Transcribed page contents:
--- START ---
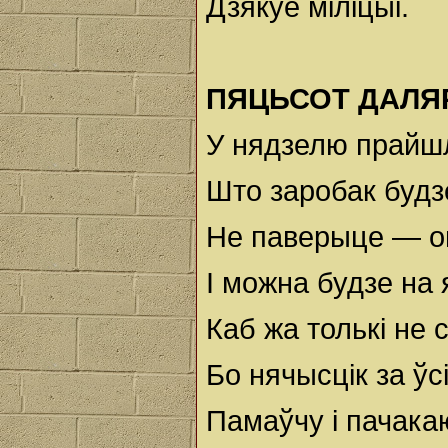
Дзякуе міліцыі.
ПЯЦЬСОТ ДАЛЯ
У нядзелю прайшл
Што заробак будз
Не паверыце — о
I можна будзе на я
Каб жа толькі не 
Бо нячысцік за ўс
Памаўчу і пачака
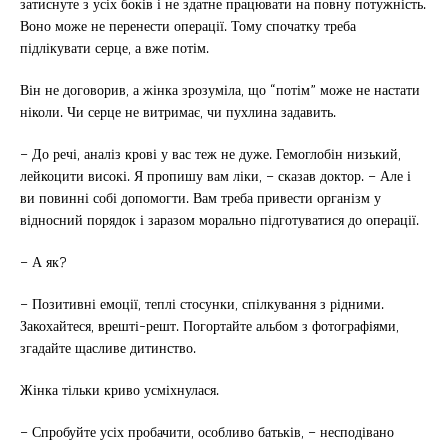
затиснуте з усіх боків і не здатне працювати на повну потужність.
Воно може не перенести операції. Тому спочатку треба
підлікувати серце, а вже потім.
Він не договорив, а жінка зрозуміла, що “потім” може не настати
ніколи. Чи серце не витримає, чи пухлина задавить.
– До речі, аналіз крові у вас теж не дуже. Гемоглобін низький,
лейкоцити високі. Я пропишу вам ліки, – сказав доктор. – Але і
ви повинні собі допомогти. Вам треба привести організм у
відносний порядок і заразом морально підготуватися до операції.
– А як?
– Позитивні емоції, теплі стосунки, спілкування з рідними.
Закохайтеся, врешті-решт. Погортайте альбом з фотографіями,
згадайте щасливе дитинство.
Жінка тільки криво усміхнулася.
– Спробуйте усіх пробачити, особливо батьків, – несподівано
--- END ---
Please transcribe every record above exactly as written, leaving out the pictures.

Дзякуе міліцыі.
ПЯЦЬСОТ ДАЛЯ
У нядзелю прайшл
Што заробак будз
Не паверыце — о
I можна будзе на я
Каб жа толькі не 
Бо нячысцік за ўс
Памаўчу і пачака
затиснуте з усіх боків і не здатне працювати на повну потужність.
Воно може не перенести операції. Тому спочатку треба
підлікувати серце, а вже потім.
Він не договорив, а жінка зрозуміла, що “потім” може не настати
ніколи. Чи серце не витримає, чи пухлина задавить.
– До речі, аналіз крові у вас теж не дуже. Гемоглобін низький,
лейкоцити високі. Я пропишу вам ліки, – сказав доктор. – Але і
ви повинні собі допомогти. Вам треба привести організм у
відносний порядок і заразом морально підготуватися до операції.
– А як?
– Позитивні емоції, теплі стосунки, спілкування з рідними.
Закохайтеся, врешті-решт. Погортайте альбом з фотографіями,
згадайте щасливе дитинство.
Жінка тільки криво усміхнулася.
– Спробуйте усіх пробачити, особливо батьків, – несподівано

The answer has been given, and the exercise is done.